I suppose I have to be careful with what I say because I angered at least one security charlatan badly enough that he started stalking me a few years ago, but I would not put stock in the "security" industry whereas "stock" is your important data. 

 

Google at least seems to take things seriously andd do as well as can be expected though from what I've seen of my Chromebook.

 

But that's security as a process. Security as a product is usually nothing more than a soothing placebo.
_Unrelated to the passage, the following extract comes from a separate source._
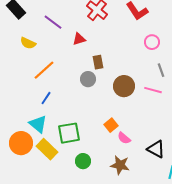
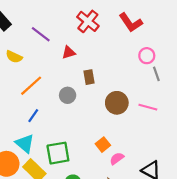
gray line: (161, 70) -> (156, 74), moved
gray circle: (88, 79) -> (68, 95), moved
pink semicircle: (124, 138) -> (117, 158), turned 104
Sometimes even counterproductive.

 

Examples of counterproductive security products:

 

The user may believe that "since I have antivirus software" it's safe to run any program they find when it is not.

 

The user may get tired of seeing warnings because they know they're frequently popping up and often wrong, and ignore one when it is serious.

 

(The popup that is the subject of this post is an example of the nonsense that can cause "warning fatigue".)

 

The product itself might end up spying on them.

 

The product itself may interfere with the normal and expected performance and tasks the computer should be doing.

 

Many years ago when I used Windows, I did get infected by a botnet worm.

 

However, I was able to study how it worked and counterattack the ring that was running the network, by infiltrating the C&C server, and bringing their network down by disinfecting many thousands of zombie computers all at once.

 

In my experience with Windows malware:

 

The really bad stuff is almost impossible to detect or remove. It will go to great lengths to hide its presence, and this is aided greatly by the horrendous and sometimes undocumented design of Windows itself, where some parts of the ssytem even exist in a separate context from the antivirus software (as Windows has pluggable API modules, a "Native API", data stream forks in the file system, and other junk), preventing it from helping you at all. In the case of the "Native API", most of it actually has been documented, just not necessarily by Microsoft. Windows has been largely reverse engineered by various people who wrote documentation and open source code themselves, so it's not like it's some great mystery.

 

I would recommend just not using Windows. Literally anything else you're likely to choose is designed better.